### Directions
Reproduce the entries shown below only from the line with "FAMILY TREES" down to the line with "credit personal loans", keeping both end lines and copying each one exactly.

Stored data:
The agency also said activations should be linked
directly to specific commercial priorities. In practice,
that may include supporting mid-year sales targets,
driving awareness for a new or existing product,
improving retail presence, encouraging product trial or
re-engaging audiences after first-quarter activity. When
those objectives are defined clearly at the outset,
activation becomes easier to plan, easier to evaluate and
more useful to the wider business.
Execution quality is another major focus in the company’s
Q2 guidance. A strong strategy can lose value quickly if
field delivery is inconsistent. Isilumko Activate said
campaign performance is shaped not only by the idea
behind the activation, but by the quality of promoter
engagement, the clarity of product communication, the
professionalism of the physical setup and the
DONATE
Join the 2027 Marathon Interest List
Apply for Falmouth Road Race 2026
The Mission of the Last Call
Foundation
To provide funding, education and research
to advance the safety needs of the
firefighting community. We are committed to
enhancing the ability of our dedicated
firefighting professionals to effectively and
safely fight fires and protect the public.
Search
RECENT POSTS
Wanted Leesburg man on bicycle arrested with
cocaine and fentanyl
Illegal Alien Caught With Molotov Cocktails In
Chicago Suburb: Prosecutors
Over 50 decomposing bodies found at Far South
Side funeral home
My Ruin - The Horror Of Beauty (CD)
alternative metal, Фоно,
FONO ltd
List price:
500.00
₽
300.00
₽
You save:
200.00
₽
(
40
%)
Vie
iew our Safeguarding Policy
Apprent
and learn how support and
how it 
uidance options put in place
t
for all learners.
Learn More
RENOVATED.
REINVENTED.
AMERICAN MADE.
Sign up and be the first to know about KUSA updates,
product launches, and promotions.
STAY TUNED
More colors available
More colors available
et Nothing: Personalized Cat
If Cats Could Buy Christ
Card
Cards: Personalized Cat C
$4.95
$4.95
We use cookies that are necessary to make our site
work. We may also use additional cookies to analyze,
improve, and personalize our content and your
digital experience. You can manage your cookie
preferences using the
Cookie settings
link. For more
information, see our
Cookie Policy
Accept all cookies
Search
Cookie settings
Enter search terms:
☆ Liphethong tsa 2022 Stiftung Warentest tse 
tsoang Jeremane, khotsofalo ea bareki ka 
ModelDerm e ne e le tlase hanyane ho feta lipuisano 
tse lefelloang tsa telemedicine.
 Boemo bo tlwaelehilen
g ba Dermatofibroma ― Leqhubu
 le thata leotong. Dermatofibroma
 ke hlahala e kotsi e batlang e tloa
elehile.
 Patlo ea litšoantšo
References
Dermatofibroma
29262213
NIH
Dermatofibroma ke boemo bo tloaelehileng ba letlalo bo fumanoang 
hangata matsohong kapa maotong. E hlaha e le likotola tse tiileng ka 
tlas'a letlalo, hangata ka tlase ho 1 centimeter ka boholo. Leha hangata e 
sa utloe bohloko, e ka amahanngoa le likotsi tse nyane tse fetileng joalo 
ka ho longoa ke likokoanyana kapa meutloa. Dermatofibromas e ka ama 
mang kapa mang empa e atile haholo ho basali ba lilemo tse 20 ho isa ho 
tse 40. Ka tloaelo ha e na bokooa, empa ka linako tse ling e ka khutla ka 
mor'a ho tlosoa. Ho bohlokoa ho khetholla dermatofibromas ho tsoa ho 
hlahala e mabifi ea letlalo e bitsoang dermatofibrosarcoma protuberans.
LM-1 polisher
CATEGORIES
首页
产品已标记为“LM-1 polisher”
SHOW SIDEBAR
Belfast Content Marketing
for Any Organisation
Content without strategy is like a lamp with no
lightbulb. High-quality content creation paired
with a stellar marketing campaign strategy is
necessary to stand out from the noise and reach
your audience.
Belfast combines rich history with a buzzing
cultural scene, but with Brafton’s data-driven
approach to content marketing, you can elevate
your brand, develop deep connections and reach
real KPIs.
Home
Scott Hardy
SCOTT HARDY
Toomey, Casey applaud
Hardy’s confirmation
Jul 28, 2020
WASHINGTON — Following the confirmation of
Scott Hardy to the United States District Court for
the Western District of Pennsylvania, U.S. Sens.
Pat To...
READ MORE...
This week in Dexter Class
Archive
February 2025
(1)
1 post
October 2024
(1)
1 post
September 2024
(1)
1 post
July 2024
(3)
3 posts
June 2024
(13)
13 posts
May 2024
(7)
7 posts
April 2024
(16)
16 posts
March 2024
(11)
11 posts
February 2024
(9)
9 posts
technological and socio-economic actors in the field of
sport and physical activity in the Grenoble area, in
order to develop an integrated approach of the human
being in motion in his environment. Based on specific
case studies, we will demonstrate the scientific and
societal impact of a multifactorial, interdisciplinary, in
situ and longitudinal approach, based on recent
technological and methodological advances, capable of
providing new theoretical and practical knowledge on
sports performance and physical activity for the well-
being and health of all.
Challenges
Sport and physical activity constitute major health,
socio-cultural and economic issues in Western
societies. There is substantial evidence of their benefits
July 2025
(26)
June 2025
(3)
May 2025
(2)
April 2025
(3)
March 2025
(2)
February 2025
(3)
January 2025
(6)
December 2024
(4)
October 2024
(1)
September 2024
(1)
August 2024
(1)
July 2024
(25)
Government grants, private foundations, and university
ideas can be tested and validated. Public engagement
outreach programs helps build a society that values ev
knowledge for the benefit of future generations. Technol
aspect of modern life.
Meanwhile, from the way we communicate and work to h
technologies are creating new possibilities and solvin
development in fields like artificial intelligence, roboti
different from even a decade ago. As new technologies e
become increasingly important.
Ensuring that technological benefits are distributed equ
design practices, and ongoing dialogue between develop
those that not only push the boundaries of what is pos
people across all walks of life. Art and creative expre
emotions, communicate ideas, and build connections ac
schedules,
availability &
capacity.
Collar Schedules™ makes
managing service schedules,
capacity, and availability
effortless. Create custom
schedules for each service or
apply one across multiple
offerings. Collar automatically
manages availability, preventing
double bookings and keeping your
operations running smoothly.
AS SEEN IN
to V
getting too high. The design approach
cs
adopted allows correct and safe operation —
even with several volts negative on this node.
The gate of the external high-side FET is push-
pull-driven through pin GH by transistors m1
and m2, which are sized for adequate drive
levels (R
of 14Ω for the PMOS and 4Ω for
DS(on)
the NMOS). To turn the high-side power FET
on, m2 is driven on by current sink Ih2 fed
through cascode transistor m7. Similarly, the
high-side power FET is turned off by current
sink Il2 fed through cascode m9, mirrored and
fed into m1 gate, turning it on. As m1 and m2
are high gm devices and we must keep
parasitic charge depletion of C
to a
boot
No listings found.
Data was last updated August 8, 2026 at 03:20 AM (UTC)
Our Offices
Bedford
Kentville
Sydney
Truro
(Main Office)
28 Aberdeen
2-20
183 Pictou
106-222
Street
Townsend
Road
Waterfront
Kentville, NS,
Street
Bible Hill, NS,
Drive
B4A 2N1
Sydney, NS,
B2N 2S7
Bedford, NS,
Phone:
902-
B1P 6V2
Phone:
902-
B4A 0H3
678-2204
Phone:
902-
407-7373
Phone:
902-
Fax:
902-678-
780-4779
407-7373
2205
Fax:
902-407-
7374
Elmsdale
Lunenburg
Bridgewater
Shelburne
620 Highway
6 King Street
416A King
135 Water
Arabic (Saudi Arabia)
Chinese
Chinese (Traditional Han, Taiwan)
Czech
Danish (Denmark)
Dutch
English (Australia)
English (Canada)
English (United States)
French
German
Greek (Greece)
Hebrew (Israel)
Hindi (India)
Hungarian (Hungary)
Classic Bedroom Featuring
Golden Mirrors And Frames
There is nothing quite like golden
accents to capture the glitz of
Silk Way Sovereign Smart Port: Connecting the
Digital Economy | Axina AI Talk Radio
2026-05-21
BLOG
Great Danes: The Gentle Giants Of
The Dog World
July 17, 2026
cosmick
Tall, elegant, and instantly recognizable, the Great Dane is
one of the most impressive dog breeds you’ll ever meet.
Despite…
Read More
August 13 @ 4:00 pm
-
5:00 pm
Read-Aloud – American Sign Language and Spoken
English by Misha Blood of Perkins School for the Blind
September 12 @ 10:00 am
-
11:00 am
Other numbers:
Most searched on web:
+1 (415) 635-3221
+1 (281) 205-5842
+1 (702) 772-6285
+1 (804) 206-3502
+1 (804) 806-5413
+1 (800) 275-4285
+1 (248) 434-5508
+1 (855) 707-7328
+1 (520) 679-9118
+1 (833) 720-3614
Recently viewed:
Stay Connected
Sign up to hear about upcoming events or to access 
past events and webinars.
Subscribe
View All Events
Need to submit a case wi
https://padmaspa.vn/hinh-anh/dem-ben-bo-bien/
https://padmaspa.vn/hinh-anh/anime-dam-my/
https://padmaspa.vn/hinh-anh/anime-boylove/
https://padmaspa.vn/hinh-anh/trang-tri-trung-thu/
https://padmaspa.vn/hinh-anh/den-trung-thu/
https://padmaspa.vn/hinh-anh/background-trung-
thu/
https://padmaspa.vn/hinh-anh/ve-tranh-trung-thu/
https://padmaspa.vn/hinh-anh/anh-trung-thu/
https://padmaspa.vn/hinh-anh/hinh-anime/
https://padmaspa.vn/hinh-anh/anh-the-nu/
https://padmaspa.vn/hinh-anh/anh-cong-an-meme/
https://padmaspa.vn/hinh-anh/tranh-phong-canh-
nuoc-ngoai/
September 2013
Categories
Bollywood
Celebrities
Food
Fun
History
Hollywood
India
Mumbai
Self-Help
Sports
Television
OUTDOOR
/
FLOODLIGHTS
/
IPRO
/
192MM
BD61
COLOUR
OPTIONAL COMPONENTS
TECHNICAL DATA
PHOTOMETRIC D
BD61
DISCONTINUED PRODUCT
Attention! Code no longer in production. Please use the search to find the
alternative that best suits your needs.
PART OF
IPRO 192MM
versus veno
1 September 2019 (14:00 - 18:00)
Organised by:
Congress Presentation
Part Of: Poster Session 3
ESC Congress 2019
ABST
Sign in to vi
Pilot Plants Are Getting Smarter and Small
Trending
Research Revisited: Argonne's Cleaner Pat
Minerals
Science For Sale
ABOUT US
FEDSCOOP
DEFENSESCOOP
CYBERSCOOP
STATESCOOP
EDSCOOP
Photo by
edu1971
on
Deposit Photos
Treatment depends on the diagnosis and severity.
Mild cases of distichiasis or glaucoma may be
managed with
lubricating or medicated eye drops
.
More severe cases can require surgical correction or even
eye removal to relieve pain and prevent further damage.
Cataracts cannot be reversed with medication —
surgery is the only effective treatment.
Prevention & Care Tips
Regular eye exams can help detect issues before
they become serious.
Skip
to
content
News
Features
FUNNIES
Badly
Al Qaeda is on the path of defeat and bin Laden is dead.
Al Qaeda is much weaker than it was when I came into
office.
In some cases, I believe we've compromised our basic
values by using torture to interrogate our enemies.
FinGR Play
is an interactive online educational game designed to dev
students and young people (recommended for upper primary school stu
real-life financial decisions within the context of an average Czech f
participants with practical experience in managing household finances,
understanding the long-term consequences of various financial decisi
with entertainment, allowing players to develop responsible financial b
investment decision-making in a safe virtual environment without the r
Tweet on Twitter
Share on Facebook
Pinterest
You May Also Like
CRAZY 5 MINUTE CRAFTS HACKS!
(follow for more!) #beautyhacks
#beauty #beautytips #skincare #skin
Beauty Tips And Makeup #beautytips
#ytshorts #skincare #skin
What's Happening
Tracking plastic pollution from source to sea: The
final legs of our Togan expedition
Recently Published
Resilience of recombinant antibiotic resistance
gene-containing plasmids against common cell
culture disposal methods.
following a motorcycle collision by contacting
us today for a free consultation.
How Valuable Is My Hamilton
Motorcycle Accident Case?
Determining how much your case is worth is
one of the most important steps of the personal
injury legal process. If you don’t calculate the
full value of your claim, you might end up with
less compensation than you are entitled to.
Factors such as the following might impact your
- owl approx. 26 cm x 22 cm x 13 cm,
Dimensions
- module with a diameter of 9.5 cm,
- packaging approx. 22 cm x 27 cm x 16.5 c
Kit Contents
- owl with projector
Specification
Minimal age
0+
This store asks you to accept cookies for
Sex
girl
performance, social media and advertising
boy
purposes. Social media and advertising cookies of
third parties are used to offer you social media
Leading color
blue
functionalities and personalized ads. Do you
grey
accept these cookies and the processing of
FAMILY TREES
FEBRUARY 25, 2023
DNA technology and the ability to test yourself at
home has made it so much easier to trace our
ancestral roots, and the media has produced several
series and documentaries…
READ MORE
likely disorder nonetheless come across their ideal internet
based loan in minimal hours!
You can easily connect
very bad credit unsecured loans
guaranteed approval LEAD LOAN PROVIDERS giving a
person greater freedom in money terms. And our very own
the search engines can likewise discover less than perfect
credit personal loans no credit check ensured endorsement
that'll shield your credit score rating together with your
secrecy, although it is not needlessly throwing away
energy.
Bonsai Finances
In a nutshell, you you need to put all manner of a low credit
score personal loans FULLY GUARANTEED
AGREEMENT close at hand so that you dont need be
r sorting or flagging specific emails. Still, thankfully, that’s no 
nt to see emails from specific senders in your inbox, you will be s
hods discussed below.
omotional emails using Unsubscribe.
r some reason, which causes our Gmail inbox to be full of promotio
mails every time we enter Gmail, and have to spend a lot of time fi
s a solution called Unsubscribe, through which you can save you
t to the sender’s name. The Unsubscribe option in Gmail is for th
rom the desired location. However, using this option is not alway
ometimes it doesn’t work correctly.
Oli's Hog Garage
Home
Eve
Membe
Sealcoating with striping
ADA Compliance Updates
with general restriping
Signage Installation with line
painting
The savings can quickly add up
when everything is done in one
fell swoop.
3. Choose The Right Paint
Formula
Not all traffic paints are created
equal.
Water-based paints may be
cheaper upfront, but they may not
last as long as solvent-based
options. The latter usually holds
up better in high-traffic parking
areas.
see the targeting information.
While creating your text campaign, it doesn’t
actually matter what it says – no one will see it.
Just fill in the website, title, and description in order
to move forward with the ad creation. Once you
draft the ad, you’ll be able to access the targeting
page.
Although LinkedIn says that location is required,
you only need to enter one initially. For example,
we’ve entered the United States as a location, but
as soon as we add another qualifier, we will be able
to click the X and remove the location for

### Written solution
FAMILY TREES
FEBRUARY 25, 2023
DNA technology and the ability to test yourself at
home has made it so much easier to trace our
ancestral roots, and the media has produced several
series and documentaries…
READ MORE
likely disorder nonetheless come across their ideal internet
based loan in minimal hours!
You can easily connect
very bad credit unsecured loans
guaranteed approval LEAD LOAN PROVIDERS giving a
person greater freedom in money terms. And our very own
the search engines can likewise discover less than perfect
credit personal loans no credit check ensured endorsement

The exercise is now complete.